My Imaginary Girlfriend
I think I'm in love with you? You're just so cool...
I can see her now.
She is an almost iridescent pale. Sometimes she is rail-thin and diminutive, sometimes she is tall and imposing. Sometimes it’s a white tank top, sometimes it’s an oversized pitch-black hoodie. Sometimes she looks directly at me, but usually her gaze is fixed upon something else, some neon star that sits an impossible distance behind me. And always, in every form she takes, her hair is dyed a shocking fuck-you fire-truck red.
She is my imaginary girlfriend and she has been living in my brain since I was five years old. I must have seen her in a TV ad or a magazine or an music video or something. I remember picturing her in the hallways of my elementary school- this ephemeral adult woman who looked like Edward Scissorhands’ cousin, and who was inexplicably dating me, a kindergartener. I think even then I appreciated the implicit absurdity of the scenario.
As the years went on and my body caught up to my brain, her face began to shift. She took on the shape of my babysitters, then the disembodied fragments of my early and fraught experiences with porn, then eventually my classmates, once their bodies began to resemble the shape that had formed so early in my mind. Once when I was in seventh grade, I had a sleepover in my friend’s backyard, and I spent the entire night talking to a girl I barely knew. The next day, my friend told me that she had a crush on me. Suddenly I had a choice- would I try my hand at meeting a real person, a real girl who at the tender age of eleven decided that my existence was worth noticing and appreciating? Or would I continue my affair with an imaginary woman who was always just out of reach, too old and too cool and too free to even notice me?

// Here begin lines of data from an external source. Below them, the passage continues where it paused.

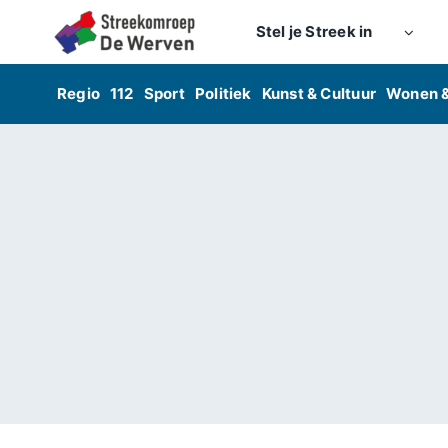
Skip
Stel je Streek in
to
content
Regio
112
Sport
Politiek
Kunst & Cultuur
Wonen 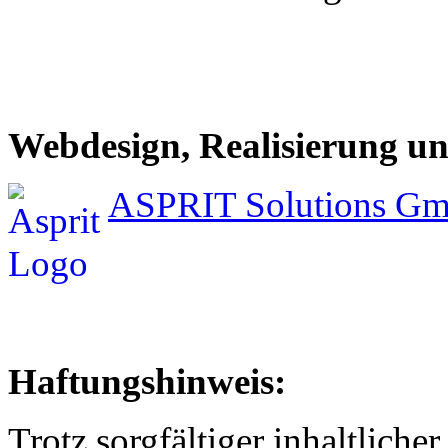
Webdesign, Realisierung 
ASPRIT Solutions G
Haftungshinweis:
Trotz sorgfältiger inhaltlich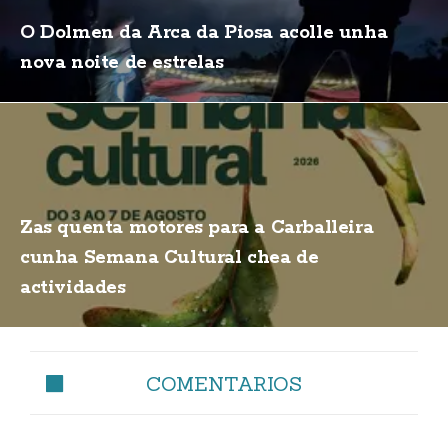
O Dolmen da Arca da Piosa acolle unha
nova noite de estrelas
Zas quenta motores para a Carballeira
cunha Semana Cultural chea de
actividades
COMENTARIOS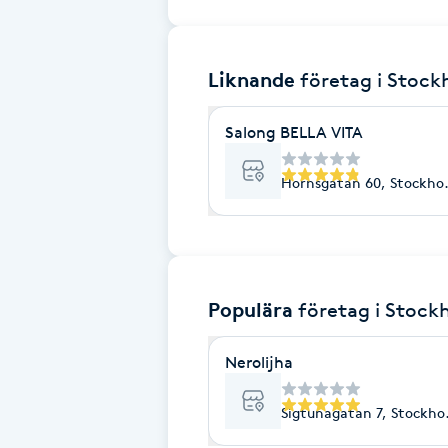
Brynformning
Liknande
företag
i Stoc
Brynfärgning
Salong BELLA VITA
Brynplockning
Hornsgatan 60, Stockho
Bröllopsuppsättning
C
Celluliter
Populära
företag
i Stock
Coachning
Nerolijha
Color correction
Sigtunagatan 7, Stockho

I told my friend’s friend that I’d have to think about it. Later that day she told me not to bother; she was over it.
I am twenty three years old and the specter of my imaginary girlfriend still looms over me. As I bounce between rocky and precipitous relationships with real people, I see her creeping into their eye sockets and mouths. I see her shadow forming on the wall, getting larger and larger the more time I spend with any particular lover. Her tendrils always seek a suitable vessel to give her what she lacks- warmth, depth, a beating heart.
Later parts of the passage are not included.